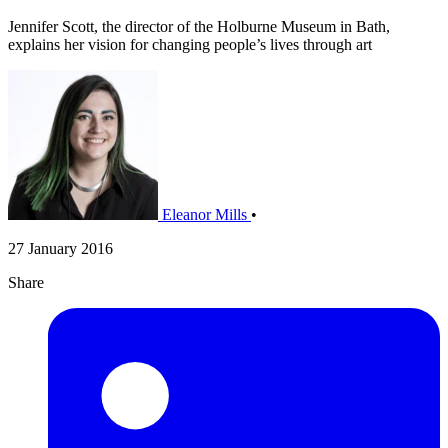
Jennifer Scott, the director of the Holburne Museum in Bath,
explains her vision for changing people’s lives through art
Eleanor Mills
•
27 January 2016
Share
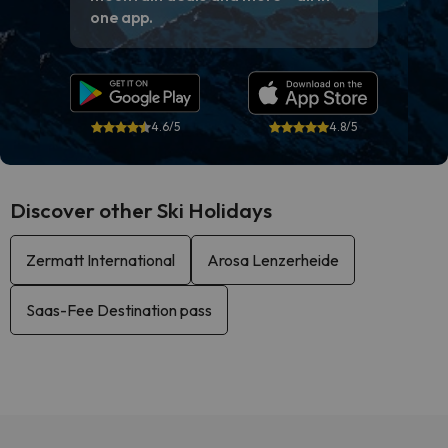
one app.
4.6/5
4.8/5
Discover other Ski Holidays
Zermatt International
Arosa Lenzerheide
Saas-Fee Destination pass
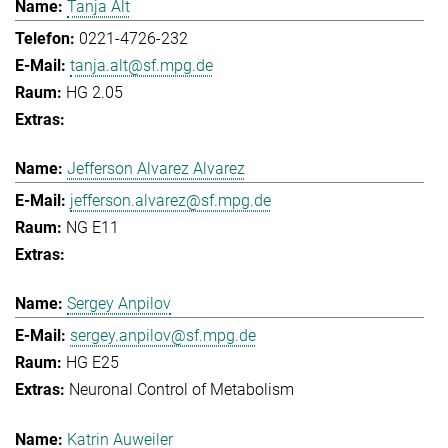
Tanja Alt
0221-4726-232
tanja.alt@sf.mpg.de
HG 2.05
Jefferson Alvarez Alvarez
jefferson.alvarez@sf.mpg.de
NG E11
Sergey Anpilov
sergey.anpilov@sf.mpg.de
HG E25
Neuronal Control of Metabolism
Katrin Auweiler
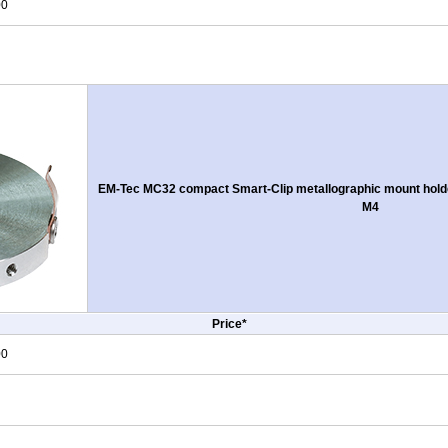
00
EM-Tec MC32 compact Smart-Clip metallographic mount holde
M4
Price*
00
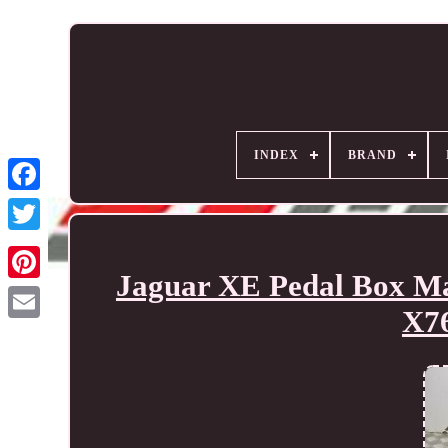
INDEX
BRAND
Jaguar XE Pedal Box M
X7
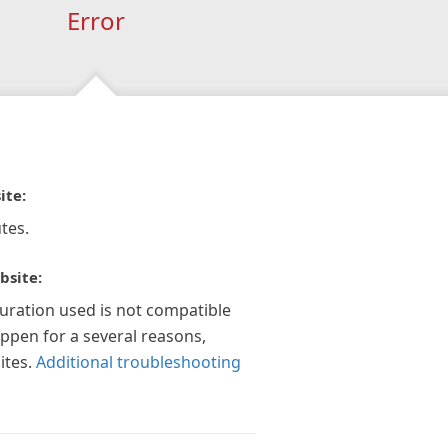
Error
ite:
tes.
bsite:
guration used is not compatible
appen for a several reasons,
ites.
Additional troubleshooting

━━━━━━

Please give again, word for word, the lines from the one containing "tanja.alt@sf.mpg.de" through the last line of the listing above, inclusive, and leave out pictures.

Response to this task >>
tanja.alt@sf.mpg.de
HG 2.05
Jefferson Alvarez Alvarez
jefferson.alvarez@sf.mpg.de
NG E11
Sergey Anpilov
sergey.anpilov@sf.mpg.de
HG E25
Neuronal Control of Metabolism
Katrin Auweiler
00
EM-Tec MC32 compact Smart-Clip metallographic mount holde
M4
Price*
00
INDEX
BRAND
Jaguar XE Pedal Box M
X7
Error
ite:
tes.
bsite:
guration used is not compatible
appen for a several reasons,
ites.
Additional troubleshooting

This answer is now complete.